Feedback on Automatic Data Classification

When Collibra Data Intelligence Cloud predicts data classes for a column, the information is visible in the Data Classification column in the Table and Column asset pages.
Example of data classification result

  • If no data classes are suggested for a column, Automatic Data Classification could not predict the data class.
  • Sometimes multiple data classes can be suggested.
  • The percentage next to the data class indicates the confidence level of the suggestion.
    If automatic data classification acceptance and rejection is active, data classification suggestions with a confidence level within the defined thresholds will be accepted or rejected automatically.

You can accept or reject the data classification suggestions, or add a user-defined class.

Accepting and rejecting data classes

You can accept or reject the data classes that are suggested.

  • Reject data class: The data class is removed from the column.
    When a data class is rejected, the system remembers that. This data class won't be suggested again by the data classification.
  • Accept data class: The data class is added to the column.

To manually accept or reject a data class, hover over the data class and click the appropriate icon.

If automatic data classification acceptance and rejection is active, data classification suggestions with a confidence level within the defined thresholds will be accepted or rejected automatically.

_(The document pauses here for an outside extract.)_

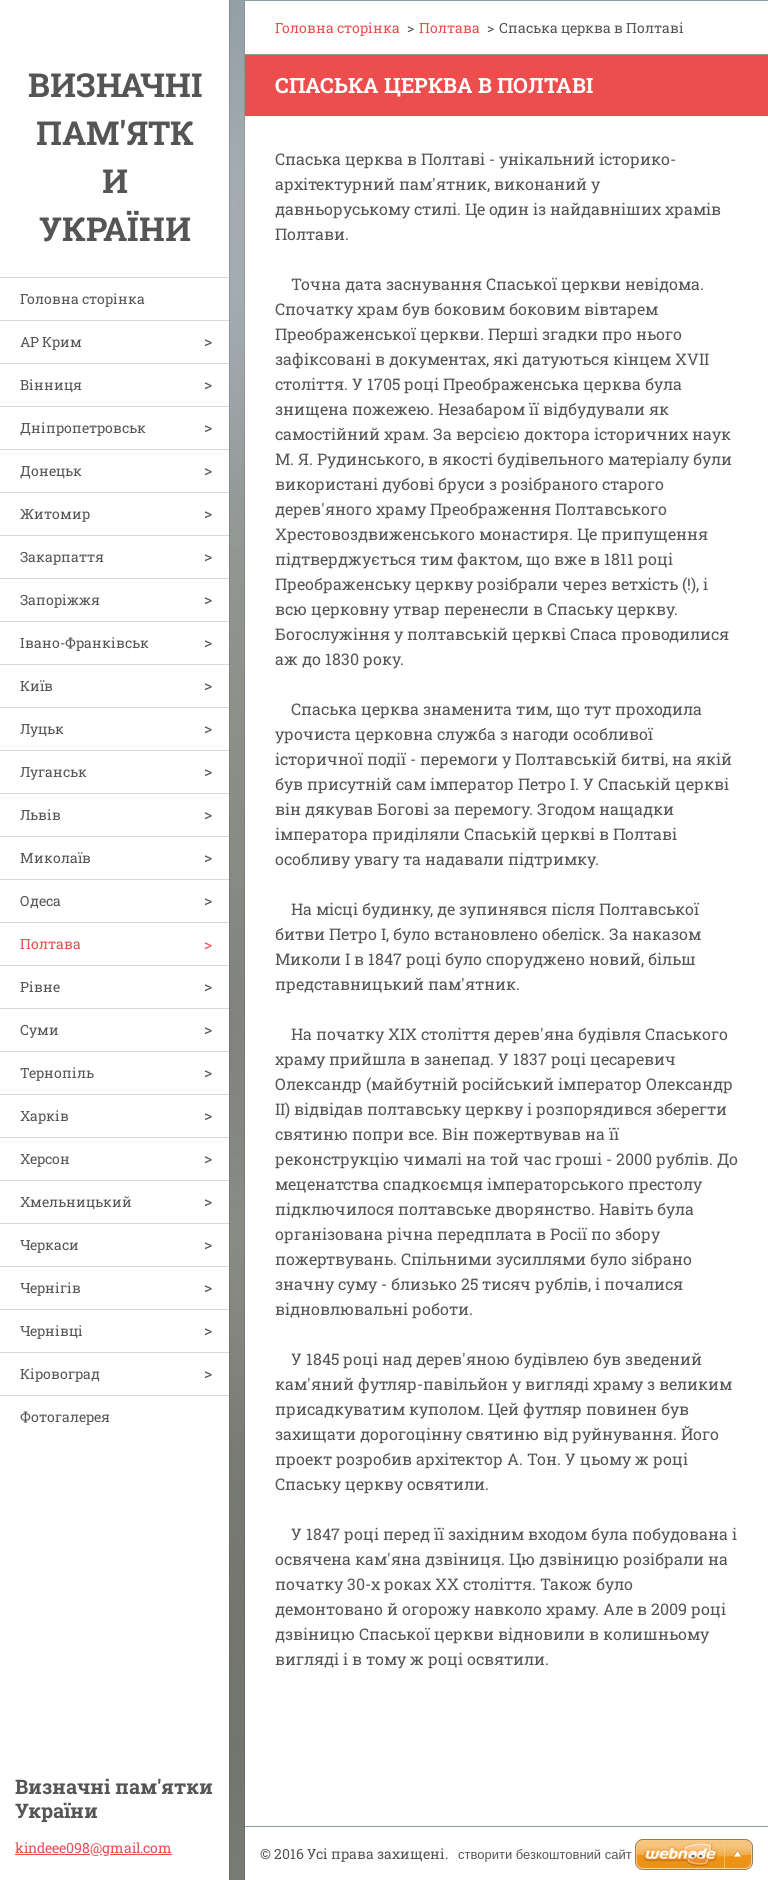  I want to click on Фотогалерея, so click(65, 1416).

For the Cloud Data Classification Platform, sending this feedback is important. Without the feedback, the Cloud Data Classification Platform cannot retrain. Accepting a data class is more valuable than rejecting.

  • When you reject a suggestion, the Cloud Data Classification Platform classification model no longer uses the sample data.
  • When you accept, the sample data is permanently added to the Cloud Data Classification Platform classification model to improve future data class predictions.
Note If you use Automatic Data Classification via Edge, the feedback is only stored. It is not used to retrain the classification model nor used for future reference.

Creating user-defined classes

When columns cannot be classified, you can create user-defined classes.

Take the following guidelines into account when you create user defined classes:

  • Avoid duplications. Always check the list of proposed classes before creating a new data class.
  • Avoid vague data classes.
  • Avoid mixed data classes and accept the best applicable one.

The Cloud Data Classification Platform uses this new information to retrain the platform and improve the predictions in the future.

Note If you use Automatic Data Classification via Edge, the user-defined classes are only stored. They are not used to retrain the classification model.